CVS Session 10 Flashcards
How is cardiovascular chest pain located?
Central
What type of pain is caused by myocardial ischaemia?
Tightening and diffuse
What is the typical radiation of myocardial ischaemic pain?
L and/or R arms/shoulders Neck Jaw Back Epigastrium
What type of pain is caused by pericarditis?
Sharp
What type of pain is caused by aortic dissection?
Tearing
Where does the pain from an aortic dissection radiate to?
Backwards b/w shoulder blades
Down spine - following aorta
Where is respiratory chest pain located?
Lateral - localised to affected side
What is pleuritic pain?
Pain which is worse on inspiration and coughing
Give three causes of respiratory chest pain.
Pneumonia
Pulmonary embolism
Pneumothorax
Where is GI chest pain localised?
Chest and epigastrium
What makes GI chest pain worse?
Bending and/or lying down
Give four causes of GI chest pain.
Reflux oesophagitis
Gastric disease
Gall bladder disease
Pancreatic disease
What indicates that chest pain is due to musculoskeletal injury?
Hx of trauma
Hx of excessive use
Movements may increase pain
Give three MSK causes of chest pain.
Trauma
Muscle pain
Bone metastases
What is the most common cause of myocardial ischaemia?

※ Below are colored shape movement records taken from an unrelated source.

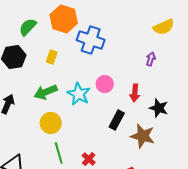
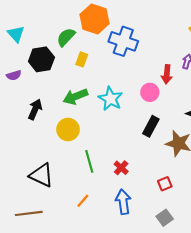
green semicircle: (28, 27) -> (66, 37), moved
pink circle: (105, 84) -> (150, 92), moved
red arrow: (135, 93) -> (167, 74), moved
yellow circle: (51, 123) -> (68, 130), moved

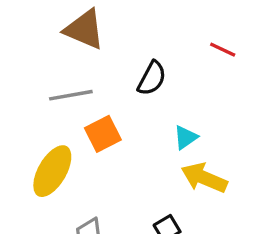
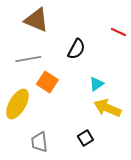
orange square: (103, 134) -> (47, 82), turned -30

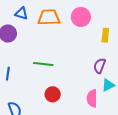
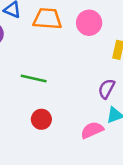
pink semicircle: (92, 98) -> (92, 130), turned 60

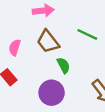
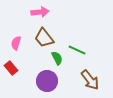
green line: (87, 34) -> (77, 50), moved

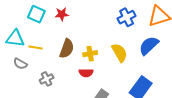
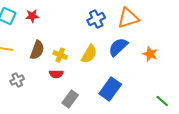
yellow semicircle: (119, 53) -> (89, 54), turned 60
yellow cross: (90, 54) -> (60, 55), turned 32

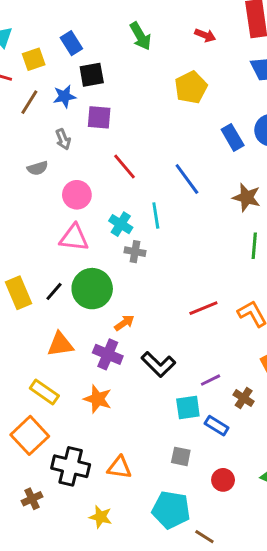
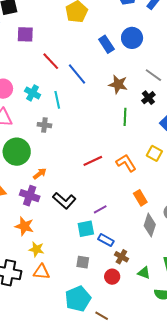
purple square: (99, 117) -> (25, 34), moved
red line: (125, 166) -> (51, 61), moved
cyan cross: (121, 224) -> (33, 93), moved
brown cross: (244, 398) -> (121, 257), moved
cyan pentagon: (171, 510) -> (78, 299), turned -30
yellow star: (101, 517) -> (36, 249), moved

Atheromatous coronary artery disease
What does coronary blood flow depend on?
Coronary artery resistance Perfusion pressure (diastolic BP)
What does myocardial oxygen supply depend on?
Coronary blood flow
Oxygen carrying capacity of blood
What does myocardial oxygen demand depend on?
HR
Wall tension
Contractility
What determines wall tension?
Pre load
After load
Give a circumstance when after load will be increased.
Pumping against stenosis
Which area of cardiac muscle is most vulnerable to ischaemia?
Subendocardial
Describe the collateral circulation of the heart.
Absent between major arteries
Present between smaller coronary arteries and arterioles
How does the collateral circulation change with ischaemia?
Expansion and development of new collaterals over time
What can cause IHD if coronary circulation is perfect?
Severe hypotension Non-atheromatous causes of coronary artery narrowing Severe anaemia Tachycardia Aortic stenosis Thyrotoxicosis
What are non-modifiable risk factors for CAD?
Age
Male gender - females catch up after menopause
FHx - especially in 1st degree relatives at an early stage
What are modifiable risk factors for CAD?
Hyperlipidaemia
Cigarette smoking
Hypertension
Diabetes mellitus
What is the structure of a stable atheromatous plaque?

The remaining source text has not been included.